The Street's lodging estimates need to come down. The only questions in my mind are when (are they going to get it) and by how much. The analysts are still projecting positive EBITDA growth and flat EBITDA margins. Shall we take a look at some of the important factors affecting the lodging industry?
- Labor Costs - up
Commodity Costs - up
Energy Costs - up
Airfares - up
Airline Capacity - down
Leisure Travel - down
Domestic Economic Growth - stagnant
World Economic Growth - slowing
With these unhealthy trends where is the Street math?
Lodging Analysts' 2009 EBITDA projections - up
Lodging Analysts' 2009 EBITDA margins - flat
- What are you, on dope? Whatever these analysts are smoking should be banned. Sorry for the Fast Times at Ridgemont High reference but it was a good movie. The analysis from my posting last week showed that peak to trough EBITDA margins fell 850 bps during the last cycle. Sure we don't have 9/11 this time but most of the factors above were in much better shape back in 2002. I'm not suggesting we'll see that kind of drop next year but even a 3% drop in margins would be devastating to EBITDA and earnings.

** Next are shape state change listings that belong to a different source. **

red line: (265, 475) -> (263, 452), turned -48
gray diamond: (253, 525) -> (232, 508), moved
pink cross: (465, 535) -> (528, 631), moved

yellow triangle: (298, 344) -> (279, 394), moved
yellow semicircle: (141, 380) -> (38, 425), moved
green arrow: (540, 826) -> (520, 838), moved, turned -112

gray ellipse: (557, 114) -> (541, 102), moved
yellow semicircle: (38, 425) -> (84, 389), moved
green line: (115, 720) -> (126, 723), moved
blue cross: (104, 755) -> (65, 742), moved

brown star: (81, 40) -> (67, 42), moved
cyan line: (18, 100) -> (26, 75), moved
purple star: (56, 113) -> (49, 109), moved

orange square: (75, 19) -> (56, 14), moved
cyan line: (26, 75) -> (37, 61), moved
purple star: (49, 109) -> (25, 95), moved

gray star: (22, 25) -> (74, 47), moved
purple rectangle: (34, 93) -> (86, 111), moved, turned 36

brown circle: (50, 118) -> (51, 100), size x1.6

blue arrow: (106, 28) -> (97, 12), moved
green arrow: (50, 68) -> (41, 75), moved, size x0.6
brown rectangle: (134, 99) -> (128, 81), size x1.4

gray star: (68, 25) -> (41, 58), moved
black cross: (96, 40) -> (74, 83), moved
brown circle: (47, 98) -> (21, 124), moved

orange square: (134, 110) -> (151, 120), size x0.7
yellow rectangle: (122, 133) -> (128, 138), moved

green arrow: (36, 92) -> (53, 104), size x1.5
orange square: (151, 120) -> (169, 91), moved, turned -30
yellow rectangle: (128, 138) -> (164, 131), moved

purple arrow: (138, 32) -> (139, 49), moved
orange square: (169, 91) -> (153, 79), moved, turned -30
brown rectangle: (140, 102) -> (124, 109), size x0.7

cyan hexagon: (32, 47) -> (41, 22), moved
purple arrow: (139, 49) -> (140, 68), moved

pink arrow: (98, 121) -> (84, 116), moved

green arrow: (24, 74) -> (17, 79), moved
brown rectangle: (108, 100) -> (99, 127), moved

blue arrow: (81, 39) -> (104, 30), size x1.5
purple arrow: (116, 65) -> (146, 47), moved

- Per Reuters, consensus EBITDA projections for HOT, MAR, HST, and OEH show 2009 EBITDA and EPS growing at an average of 9% and 17%, respectively. Despite the factors listed above, these analysts are essentially projecting flat EBITDA margins. In a more likely scenario of a 3% drop in EBITDA margin, EBITDA and EPS would decline an average of 10% and 30%, respectively. These are big deltas from consensus. Look for some new Street math in the coming months.